Extracted page text data:
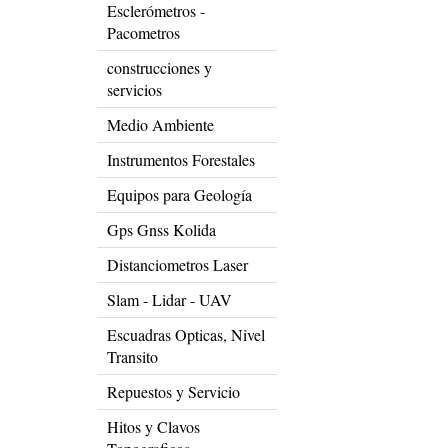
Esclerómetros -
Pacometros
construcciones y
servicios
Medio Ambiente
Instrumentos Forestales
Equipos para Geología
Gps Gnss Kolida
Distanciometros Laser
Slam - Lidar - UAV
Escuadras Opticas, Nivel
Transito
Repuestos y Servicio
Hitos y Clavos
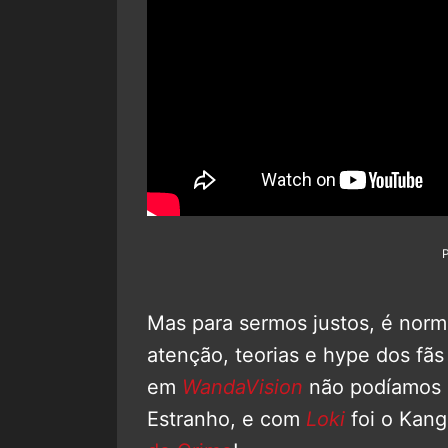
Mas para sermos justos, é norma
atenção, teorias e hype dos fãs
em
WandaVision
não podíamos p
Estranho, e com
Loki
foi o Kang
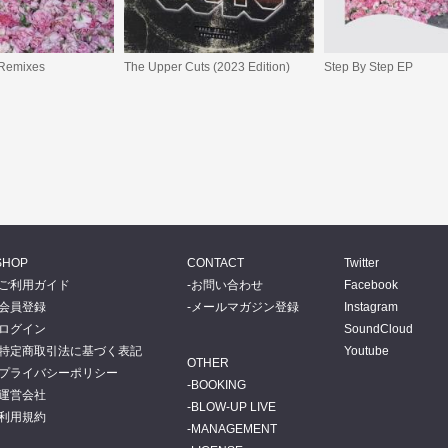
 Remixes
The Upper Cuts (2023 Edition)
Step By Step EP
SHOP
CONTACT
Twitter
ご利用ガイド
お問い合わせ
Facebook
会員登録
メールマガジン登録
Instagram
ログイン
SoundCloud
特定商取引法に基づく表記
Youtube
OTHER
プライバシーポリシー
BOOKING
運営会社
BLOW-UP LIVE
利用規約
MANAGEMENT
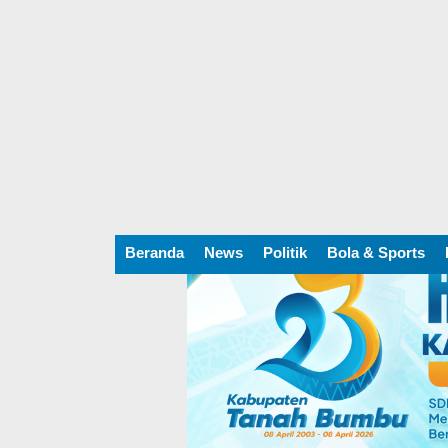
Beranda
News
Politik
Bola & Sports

* * *

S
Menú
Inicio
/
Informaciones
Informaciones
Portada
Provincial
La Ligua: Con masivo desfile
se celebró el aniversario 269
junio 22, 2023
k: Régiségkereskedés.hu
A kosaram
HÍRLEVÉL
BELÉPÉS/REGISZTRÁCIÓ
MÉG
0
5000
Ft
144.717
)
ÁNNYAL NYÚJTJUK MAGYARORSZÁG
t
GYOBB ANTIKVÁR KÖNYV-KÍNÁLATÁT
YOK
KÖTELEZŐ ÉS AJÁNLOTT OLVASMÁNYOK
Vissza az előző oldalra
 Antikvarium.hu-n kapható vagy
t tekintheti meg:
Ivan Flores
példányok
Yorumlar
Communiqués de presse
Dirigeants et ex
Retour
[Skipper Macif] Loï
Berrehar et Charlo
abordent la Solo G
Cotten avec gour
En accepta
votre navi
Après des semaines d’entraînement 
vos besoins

Work to be completed → Wherever "para" appears in a line of the entries, copy that line.

Result →
Equipos para Geología
Mas para sermos justos, é norma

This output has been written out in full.